Its a known element of human behavior that familiarity with something means one will like it more – make people listen to a set of music snippets, and the ones that they hear more they will rank better. So perhaps I like Eclipse just because I’ve been using it forever (or it contains at least small snippets of my code), and know all the keyboard shortcuts to be more productive. I’ve just commented on my dislike for IDEA Intellij, so I was psyched that the J2EE project I’m working on now does all the J2EE stuff in an ANT Script, leaving me able to use Eclipse as my IDE of choice.*
My top reasons I like eclipse this week (esp after recently using intellij):
- Fast UI – it ain’t swing – when I go back to work there it doesn’t pause while it redraws.
- Pretty intelligent workflow – smart enough as of the 3.0 Jobs framework to allow me to background long running tasks and get my work done. Continuous compilation. (as opposed to environments without that)
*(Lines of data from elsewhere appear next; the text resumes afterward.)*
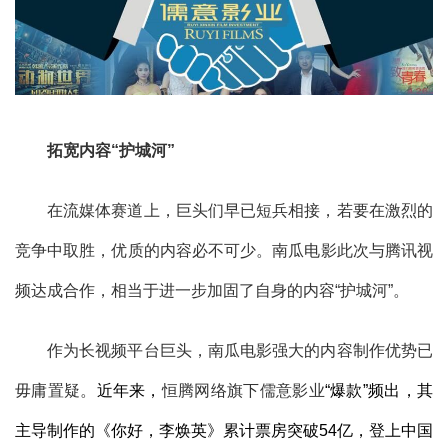
拓宽内容“护城河”
在流媒体赛道上，巨头们早已短兵相接，若要在激烈的
竞争中取胜，优质的内容必不可少。南瓜电影此次与腾讯视
频达成合作，相当于进一步加固了自身的内容“护城河”。
作为长视频平台巨头，南瓜电影强大的内容制作优势已
毋庸置疑。
近年来，
恒腾网络旗下儒意影业
“爆款”频出，其
主导制作的《你好，李焕英》累计票房突破54亿，登上中国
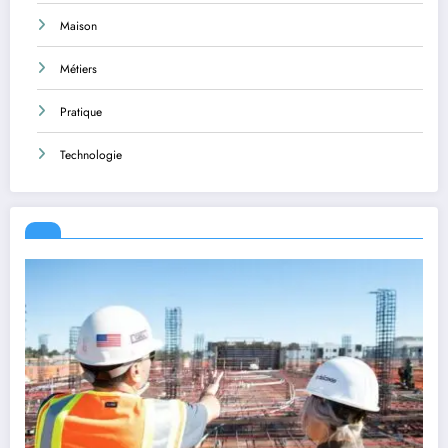
Maison
Métiers
Pratique
Technologie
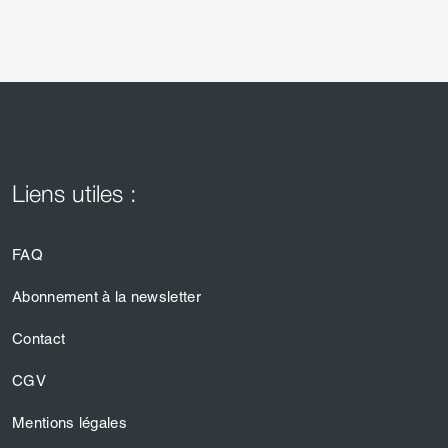
Liens utiles :
FAQ
Abonnement à la newsletter
Contact
CGV
Mentions légales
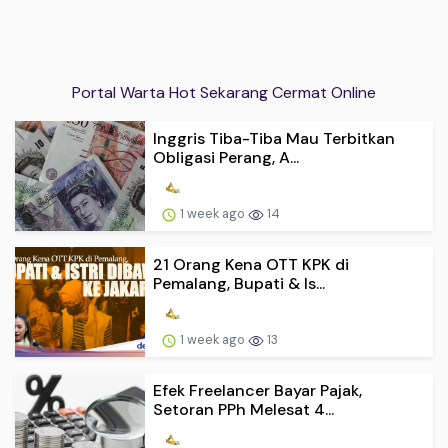
Portal Warta Hot Sekarang Cermat Online
Inggris Tiba-Tiba Mau Terbitkan
Obligasi Perang, A...
1 week ago
14
21 Orang Kena OTT KPK di
Pemalang, Bupati & Is...
1 week ago
13
Efek Freelancer Bayar Pajak,
Setoran PPh Melesat 4...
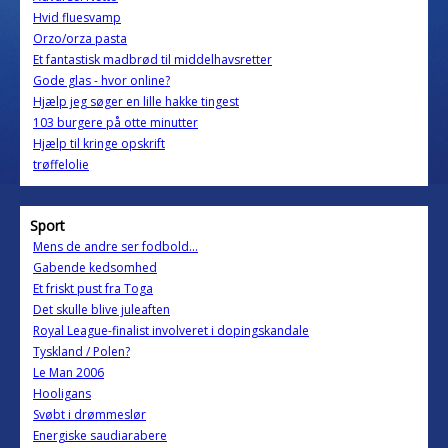
Hvid fluesvamp
Orzo/orza pasta
Et fantastisk madbrød til middelhavsretter
Gode glas - hvor online?
Hjælp jeg søger en lille hakke tingest
103 burgere på otte minutter
Hjælp til kringe opskrift
trøffelolie
Sport
Mens de andre ser fodbold...
Gabende kedsomhed
Et friskt pust fra Toga
Det skulle blive juleaften
Royal League-finalist involveret i dopingskandale
Tyskland / Polen?
Le Man 2006
Hooligans
Svøbt i drømmeslør
Energiske saudiarabere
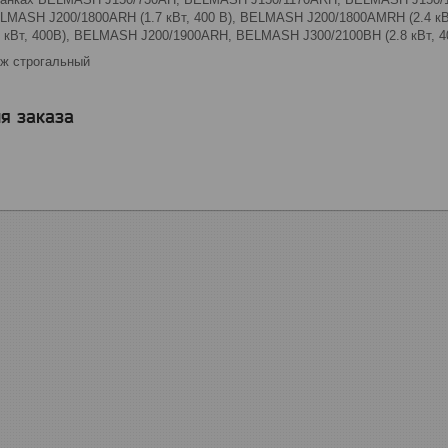
LMASH J200/1800ARH (1.7 кВт, 400 В), BELMASH J200/1800AMRH (2.4 
7 кВт, 400В), BELMASH J200/1900ARH, BELMASH J300/2100ВH (2.8 кВт, 4
ж строгальный
я заказа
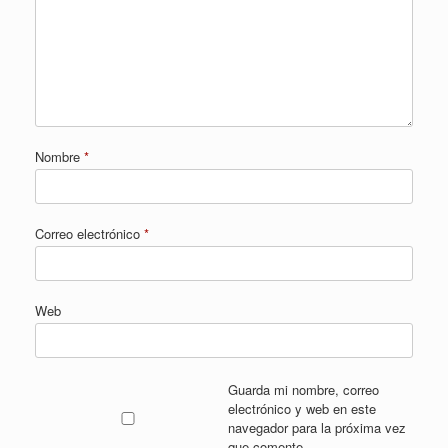
Nombre
*
Correo electrónico
*
Web
Guarda mi nombre, correo
electrónico y web en este
navegador para la próxima vez
que comente.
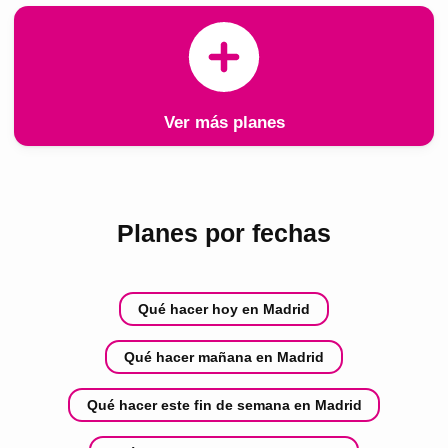
Ver más planes
Planes por fechas
Qué hacer hoy en Madrid
Qué hacer mañana en Madrid
Qué hacer este fin de semana en Madrid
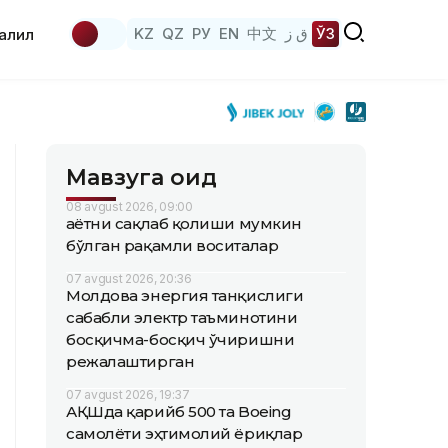
KZ
QZ
РУ
EN
中文
ق ز
ЎЗ
аҳлил
Мавзуга оид
08 avgust 2026, 09:00
Ҳаётни сақлаб қолиши мумкин
бўлган рақамли воситалар
07 avgust 2026, 20:36
Молдова энергия танқислиги
сабабли электр таъминотини
босқичма-босқич ўчиришни
режалаштирган
07 avgust 2026, 19:37
АҚШда қарийб 500 та Boeing
самолёти эҳтимолий ёриқлар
- The ecosystem – this week I had to start working with a bunch of LoadRunner “scripts” which are actually C-code – and loadrunner comes with the worst editor ever. To the rescue, the Eclipse CDT – let me edit the code with an outline view and functionality almost as good as the Java mode
- Eclipse also has performance tools which I’m hoping to try out this week once my loadrunner scripts are done
Well that’s all I got
* I was a little disappointed with the state of the Eclipse Webtools project last time I tried it – I guess after using WSAD and its successor Rational App Developer I expected at least a form-based web.xml editor – wonder why IBM didn’t just donate an older version of its editor?